Trump’s New Tariffs: A Double-Edged Sword for Amazon
Amazon’s earnings report comes just as the retail industry is adjusting to new trade policies under President Donald Trump. On Tuesday, Trump imposed a 10% tariff on Chinese imports while temporarily pausing tariffs on goods from Canada and Mexico.
Additionally, Trump removed a long-standing trade exemption that allowed low-value shipments from China to bypass duties. This exemption had benefited China-based e-commerce giants like Shein and Temu, both of which compete with Amazon in the low-cost, fast-fashion space.
While the new tariffs could make it more expensive for competitors like Shein and Temu to operate in the U.S., they could also have negative implications for Amazon’s retail business. The company sources a significant portion of its products from China, including through its recently launched Amazon Haul storefront, which directly ships low-cost Chinese products to American consumers.
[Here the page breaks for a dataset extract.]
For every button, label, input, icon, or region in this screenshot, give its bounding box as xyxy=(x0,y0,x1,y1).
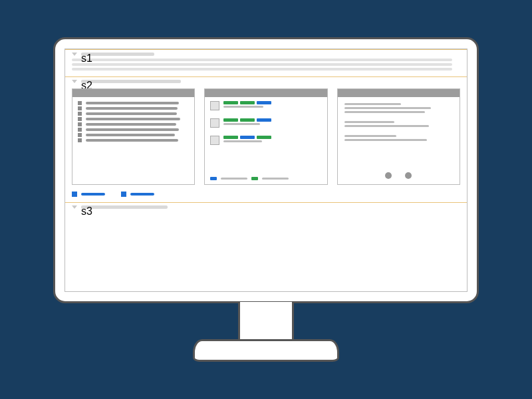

A report from Morgan Stanley estimated that 25% of Amazon’s first-party retail business—where Amazon buys products from manufacturers and sells them directly—relies on Chinese imports. With new tariffs in place, these costs could rise, impacting product pricing and profitability.
What’s Next for Amazon?
Despite short-term challenges like foreign exchange fluctuations and tariff uncertainty, Amazon remains focused on expanding its AI and cloud computing capabilities. The company’s continued investment in artificial intelligence suggests that it views AI as a long-term growth driver, particularly in AWS.
Meanwhile, its retail business will have to navigate a changing trade landscape under Trump’s policies. With Q1 2025 revenue guidance falling below expectations, investors will be watching closely to see how Amazon manages costs and maintains its competitive edge.